▸ **Problem to work on**
Pull every line that holds the word "menu" from the entries.
(Raw data begins)
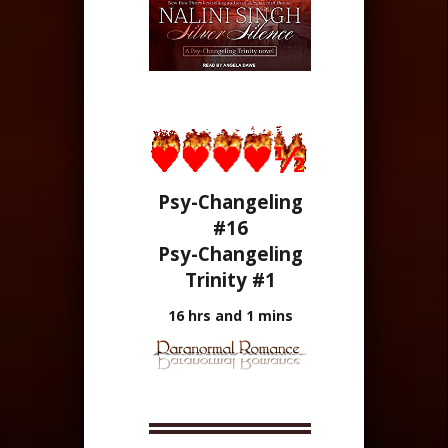
Psy-Changeling
#16
Psy-Changeling
Trinity #1
16 hrs and 1 mins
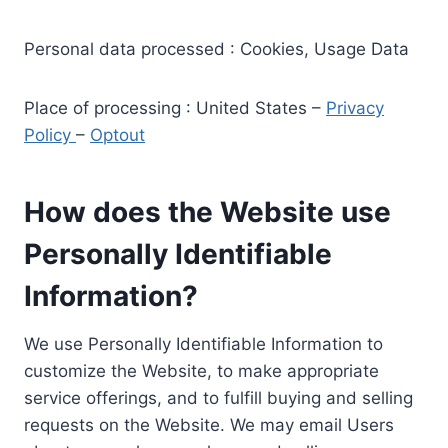
Personal data processed : Cookies, Usage Data
Place of processing : United States –
Privacy
Policy
–
Optout
How does the Website use
Personally Identifiable
Information?
We use Personally Identifiable Information to
customize the Website, to make appropriate
service offerings, and to fulfill buying and selling
requests on the Website. We may email Users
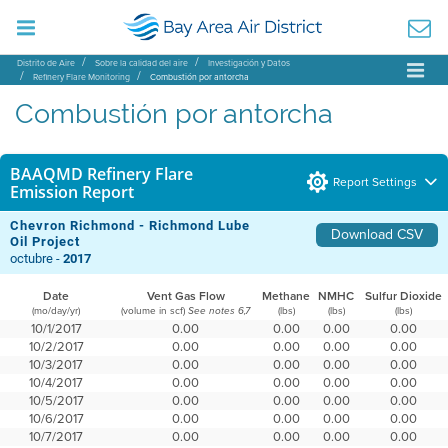
Distrito de Aire
Sobre la calidad del aire
Investigación y Datos
Refinery Flare Monitoring
Combustión por antorcha
Combustión por antorcha
BAAQMD Refinery Flare
Report Settings
Emission Report
Chevron Richmond - Richmond Lube
Download CSV
Oil Project
octubre -
2017
Date
Vent Gas Flow
Methane
NMHC
Sulfur Dioxide
(mo/day/yr)
(volume in scf)
(lbs)
(lbs)
(lbs)
See notes 6,7
10/1/2017
0.00
0.00
0.00
0.00
10/2/2017
0.00
0.00
0.00
0.00
10/3/2017
0.00
0.00
0.00
0.00
10/4/2017
0.00
0.00
0.00
0.00
10/5/2017
0.00
0.00
0.00
0.00
10/6/2017
0.00
0.00
0.00
0.00
10/7/2017
0.00
0.00
0.00
0.00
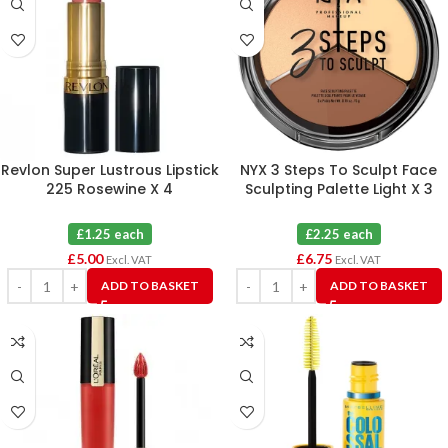
Revlon Super Lustrous Lipstick
NYX 3 Steps To Sculpt Face
225 Rosewine X 4
Sculpting Palette Light X 3
£1.25 each
£2.25 each
£
5.00
£
6.75
Excl. VAT
Excl. VAT
ADD TO BASKET
ADD TO BASKET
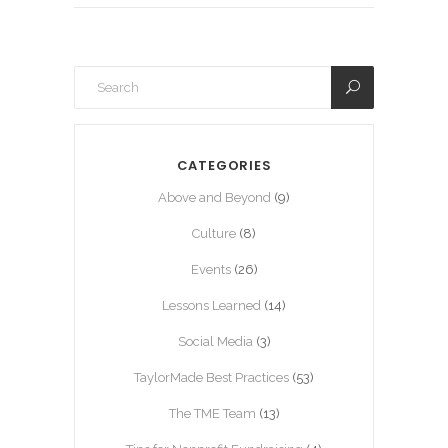
CATEGORIES
Above and Beyond
(9)
Culture
(8)
Events
(26)
Lessons Learned
(14)
Social Media
(3)
TaylorMade Best Practices
(53)
The TME Team
(13)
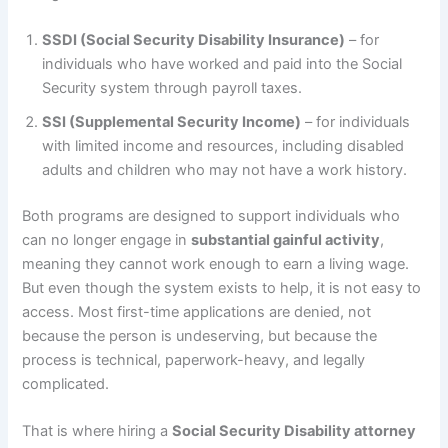
SSDI (Social Security Disability Insurance)
– for
individuals who have worked and paid into the Social
Security system through payroll taxes.
SSI (Supplemental Security Income)
– for individuals
with limited income and resources, including disabled
adults and children who may not have a work history.
Both programs are designed to support individuals who
can no longer engage in
substantial gainful activity
,
meaning they cannot work enough to earn a living wage.
But even though the system exists to help, it is not easy to
access. Most first-time applications are denied, not
because the person is undeserving, but because the
process is technical, paperwork-heavy, and legally
complicated.
That is where hiring a
Social Security Disability attorney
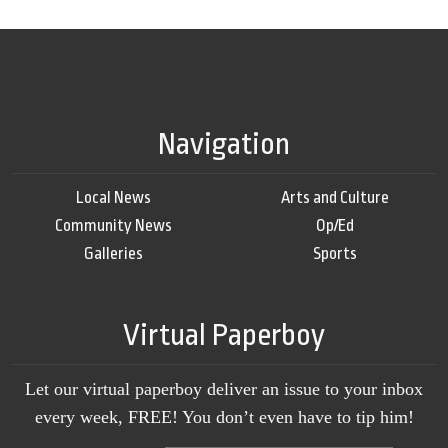
Navigation
Local News
Arts and Culture
Community News
Op/Ed
Galleries
Sports
Virtual Paperboy
Let our virtual paperboy deliver an issue to your inbox
every week, FREE! You don’t even have to tip him!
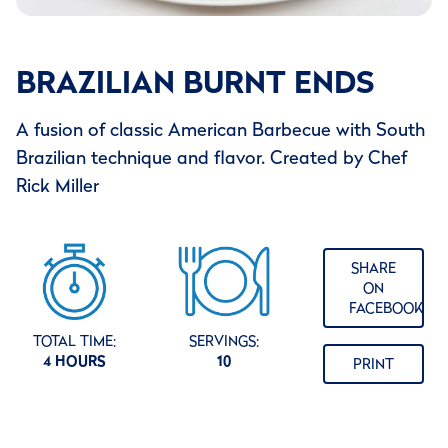
BRAZILIAN BURNT ENDS
A fusion of classic American Barbecue with South
Brazilian technique and flavor. Created by Chef
Rick Miller
SHARE
ON
FACEBOOK
TOTAL TIME:
SERVINGS:
4 HOURS
10
PRINT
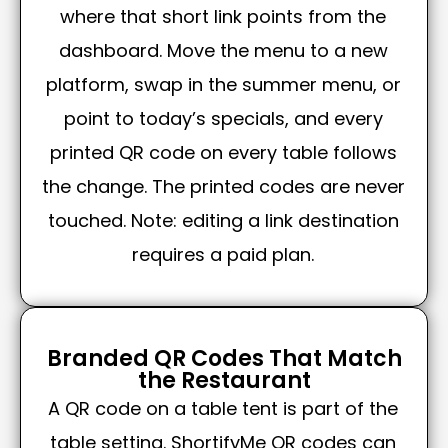
where that short link points from the
dashboard. Move the menu to a new
platform, swap in the summer menu, or
point to today’s specials, and every
printed QR code on every table follows
the change. The printed codes are never
touched. Note: editing a link destination
requires a paid plan.
Branded QR Codes That Match
the Restaurant
A QR code on a table tent is part of the
table setting. ShortifyMe QR codes can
(Raw data ends)
▸ **Worked solution**
dashboard. Move the menu to a new
platform, swap in the summer menu, or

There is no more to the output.